Directions - Exactly reproduce the lines from the line containing "ohne dass die tatsächlichen Dat" to the end of the data below, inclusive, and nothing else.

Dataset entries:
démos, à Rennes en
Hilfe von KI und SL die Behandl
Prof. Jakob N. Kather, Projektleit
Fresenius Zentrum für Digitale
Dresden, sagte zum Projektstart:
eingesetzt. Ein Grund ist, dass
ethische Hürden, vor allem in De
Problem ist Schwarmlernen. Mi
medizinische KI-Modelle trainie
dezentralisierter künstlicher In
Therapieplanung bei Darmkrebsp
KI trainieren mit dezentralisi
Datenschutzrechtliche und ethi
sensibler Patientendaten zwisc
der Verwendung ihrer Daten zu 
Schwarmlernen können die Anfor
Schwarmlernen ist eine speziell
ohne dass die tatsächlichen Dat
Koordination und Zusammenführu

Problem solution -
ohne dass die tatsächlichen Dat
Koordination und Zusammenführu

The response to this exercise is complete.